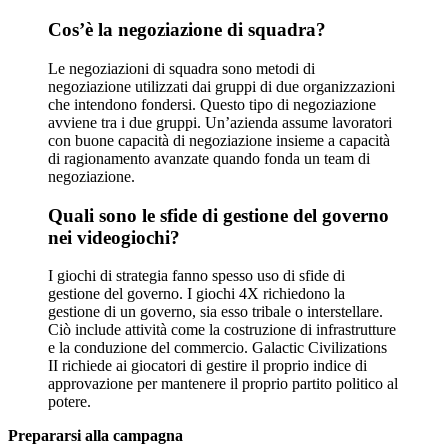
Cos’è la negoziazione di squadra?
Le negoziazioni di squadra sono metodi di
negoziazione utilizzati dai gruppi di due organizzazioni
che intendono fondersi. Questo tipo di negoziazione
avviene tra i due gruppi. Un’azienda assume lavoratori
con buone capacità di negoziazione insieme a capacità
di ragionamento avanzate quando fonda un team di
negoziazione.
Quali sono le sfide di gestione del governo
nei videogiochi?
I giochi di strategia fanno spesso uso di sfide di
gestione del governo. I giochi 4X richiedono la
gestione di un governo, sia esso tribale o interstellare.
Ciò include attività come la costruzione di infrastrutture
e la conduzione del commercio. Galactic Civilizations
II richiede ai giocatori di gestire il proprio indice di
approvazione per mantenere il proprio partito politico al
potere.
Prepararsi alla campagna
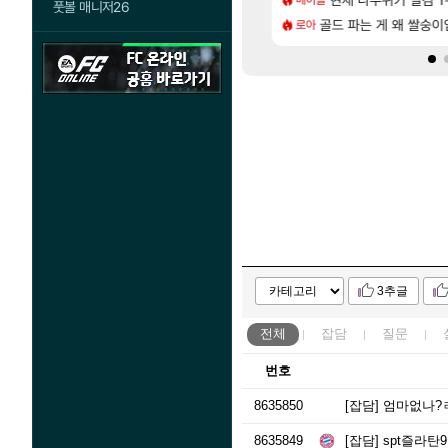
풋볼 매니저26
[55]
도 결국. 사과보상줬는데
 3사, 2027년 생산분 완판?
골드 파는 게 왜 쌀숭이
프롤로그 테스트를 
로아
리밋제로
3추글
전체
잡담
질문
번호
8635850
[잡담]
엄마없나?
8635849
[잡담]
spt즐라탄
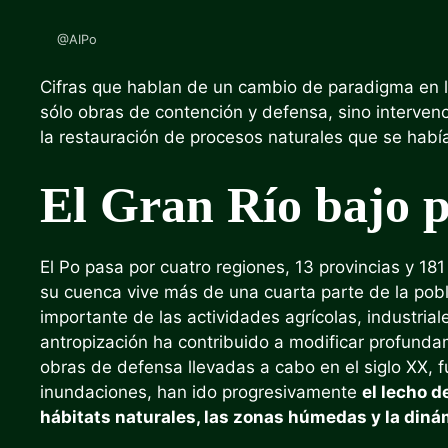
@AIPo
Cifras que hablan de un cambio de paradigma en la 
sólo obras de contención y defensa, sino intervenc
la restauración de procesos naturales que se habí
El Gran Río bajo p
El Po pasa por cuatro regiones, 13 provincias y 18
su cuenca vive más de una cuarta parte de la pobl
importante de las actividades agrícolas, industria
antropización ha contribuido a modificar profundam
obras de defensa llevadas a cabo en el siglo XX, f
inundaciones, han ido progresivamente
el lecho d
hábitats naturales, las zonas húmedas y la diná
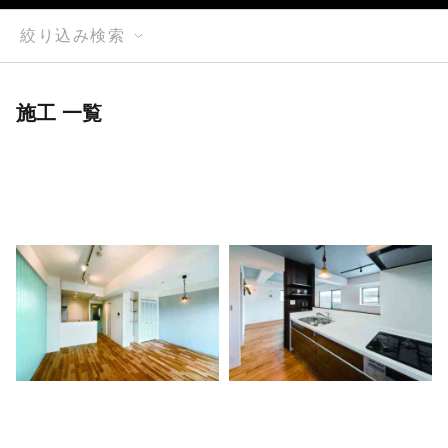
絞り込み検索
施工 一覧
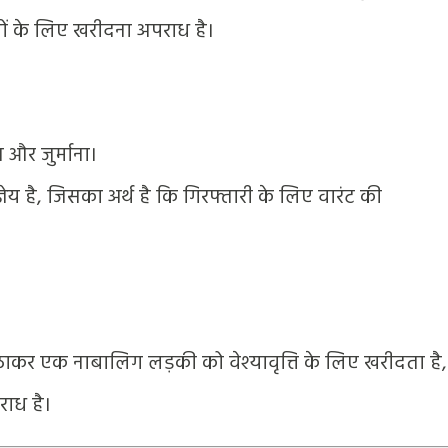
्यों के लिए खरीदना अपराध है।
और जुर्माना।
य है, जिसका अर्थ है कि गिरफ्तारी के लिए वारंट की
ाकर एक नाबालिग लड़की को वेश्यावृत्ति के लिए खरीदता है,
ाध है।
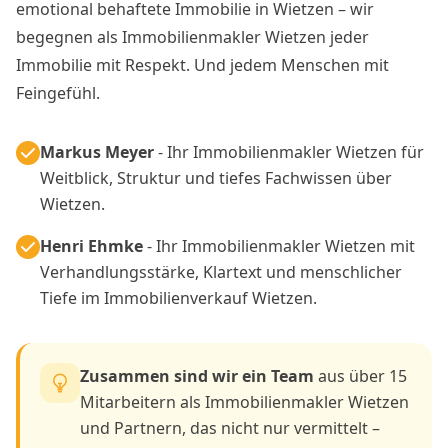
emotional behaftete Immobilie in Wietzen – wir
begegnen als Immobilienmakler Wietzen jeder
Immobilie mit Respekt. Und jedem Menschen mit
Feingefühl.
Markus Meyer
- Ihr Immobilienmakler Wietzen für
Weitblick, Struktur und tiefes Fachwissen über
Wietzen.
Henri Ehmke
- Ihr Immobilienmakler Wietzen mit
Verhandlungsstärke, Klartext und menschlicher
Tiefe im Immobilienverkauf Wietzen.
Zusammen sind wir ein Team
aus über 15
Mitarbeitern als Immobilienmakler Wietzen
und Partnern, das nicht nur vermittelt –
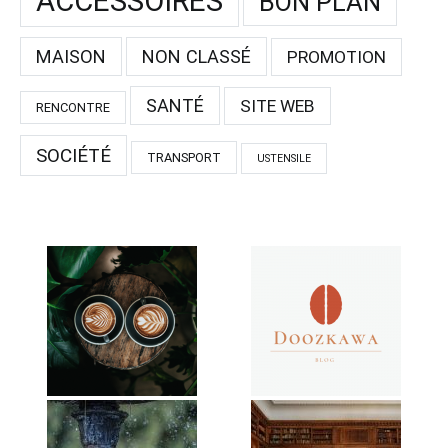
ACCESSOIRES
BON PLAN
MAISON
NON CLASSÉ
PROMOTION
SANTÉ
SITE WEB
RENCONTRE
SOCIÉTÉ
TRANSPORT
USTENSILE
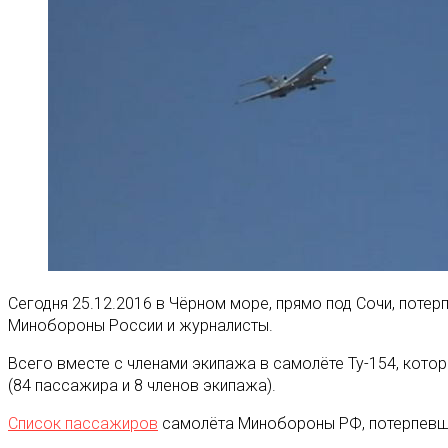
Сегодня 25.12.2016 в Чёрном море, прямо под Сочи, поте
Минобороны России и журналисты.
Всего вместе с членами экипажа в самолёте Ту-154‍, кото
(84 пассажира и 8 членов экипажа).
Список пассажиров
самолёта Минобороны РФ, потерпевш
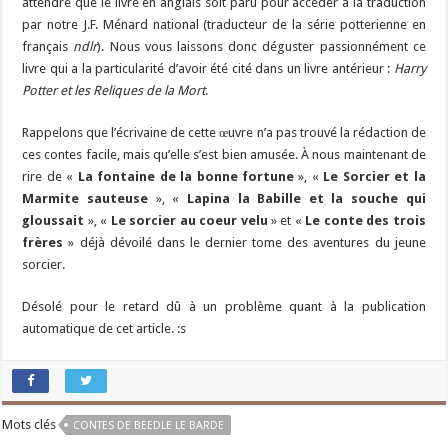
attendre que le livre en anglais soit paru pour accéder à la traduction
par notre J.F. Ménard national (traducteur de la série potterienne en
français
ndlr
). Nous vous laissons donc déguster passionnément ce
livre qui a la particularité d’avoir été cité dans un livre antérieur :
Harry
Potter et les Reliques de la Mort
.
Rappelons que l’écrivaine de cette œuvre n’a pas trouvé la rédaction de
ces contes facile, mais qu’elle s’est bien amusée. À nous maintenant de
rire de «
La fontaine de la bonne fortune
», «
Le Sorcier et la
Marmite sauteuse
», «
Lapina la Babille et la souche qui
gloussait
», «
Le sorcier au coeur velu
» et «
Le conte des trois
frères
» déjà dévoilé dans le dernier tome des aventures du jeune
sorcier.
Désolé pour le retard dû à un problème quant à la publication
automatique de cet article. :s
Mots clés
CONTES DE BEEDLE LE BARDE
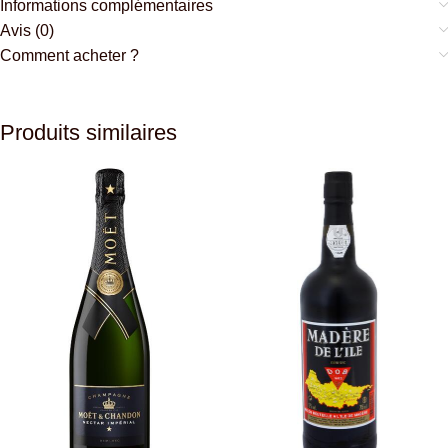
Informations complémentaires
Avis (0)
Comment acheter ?
Produits similaires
——————————
ABOUT THIS TASK — Omitting the pictures, repeat all entries exactly.

TASK RESPONSE —
Cos’è la negoziazione di squadra?
Le negoziazioni di squadra sono metodi di
negoziazione utilizzati dai gruppi di due organizzazioni
che intendono fondersi. Questo tipo di negoziazione
avviene tra i due gruppi. Un’azienda assume lavoratori
con buone capacità di negoziazione insieme a capacità
di ragionamento avanzate quando fonda un team di
negoziazione.
Quali sono le sfide di gestione del governo
nei videogiochi?
I giochi di strategia fanno spesso uso di sfide di
gestione del governo. I giochi 4X richiedono la
gestione di un governo, sia esso tribale o interstellare.
Ciò include attività come la costruzione di infrastrutture
e la conduzione del commercio. Galactic Civilizations
II richiede ai giocatori di gestire il proprio indice di
approvazione per mantenere il proprio partito politico al
potere.
Prepararsi alla campagna
풋볼 매니저26
[55]
도 결국. 사과보상줬는데
 3사, 2027년 생산분 완판?
골드 파는 게 왜 쌀숭이
프롤로그 테스트를 
로아
리밋제로
3추글
전체
잡담
질문
번호
8635850
[잡담]
엄마없나?
8635849
[잡담]
spt즐라탄
@AIPo
Cifras que hablan de un cambio de paradigma en la 
sólo obras de contención y defensa, sino intervenc
la restauración de procesos naturales que se habí
El Gran Río bajo p
El Po pasa por cuatro regiones, 13 provincias y 18
su cuenca vive más de una cuarta parte de la pobl
importante de las actividades agrícolas, industria
antropización ha contribuido a modificar profundam
obras de defensa llevadas a cabo en el siglo XX, f
inundaciones, han ido progresivamente
el lecho d
hábitats naturales, las zonas húmedas y la diná
絞り込み検索
施工 一覧
्यों के लिए खरीदना अपराध है।
और जुर्माना।
य है, जिसका अर्थ है कि गिरफ्तारी के लिए वारंट की
ाकर एक नाबालिग लड़की को वेश्यावृत्ति के लिए खरीदता है,
ाध है।
emotional behaftete Immobilie in Wietzen – wir
begegnen als Immobilienmakler Wietzen jeder
Immobilie mit Respekt. Und jedem Menschen mit
Feingefühl.
Markus Meyer
- Ihr Immobilienmakler Wietzen für
Weitblick, Struktur und tiefes Fachwissen über
Wietzen.
Henri Ehmke
- Ihr Immobilienmakler Wietzen mit
Verhandlungsstärke, Klartext und menschlicher
Tiefe im Immobilienverkauf Wietzen.
Zusammen sind wir ein Team
aus über 15
Mitarbeitern als Immobilienmakler Wietzen
und Partnern, das nicht nur vermittelt –
ACCESSOIRES
BON PLAN
MAISON
NON CLASSÉ
PROMOTION
SANTÉ
SITE WEB
RENCONTRE
SOCIÉTÉ
TRANSPORT
USTENSILE
Сегодня 25.12.2016 в Чёрном море, прямо под Сочи, поте
Минобороны России и журналисты.
Всего вместе с членами экипажа в самолёте Ту-154‍, кото
(84 пассажира и 8 членов экипажа).
Список пассажиров
самолёта Минобороны РФ, потерпевш
attendre que le livre en anglais soit paru pour accéder à la traduction
par notre J.F. Ménard national (traducteur de la série potterienne en
français
ndlr
). Nous vous laissons donc déguster passionnément ce
livre qui a la particularité d’avoir été cité dans un livre antérieur :
Harry
Potter et les Reliques de la Mort
.
Rappelons que l’écrivaine de cette œuvre n’a pas trouvé la rédaction de
ces contes facile, mais qu’elle s’est bien amusée. À nous maintenant de
rire de «
La fontaine de la bonne fortune
», «
Le Sorcier et la
Marmite sauteuse
», «
Lapina la Babille et la souche qui
gloussait
», «
Le sorcier au coeur velu
» et «
Le conte des trois
frères
» déjà dévoilé dans le dernier tome des aventures du jeune
sorcier.
Désolé pour le retard dû à un problème quant à la publication
automatique de cet article. :s
Mots clés
CONTES DE BEEDLE LE BARDE
Informations complémentaires
Avis (0)
Comment acheter ?
Produits similaires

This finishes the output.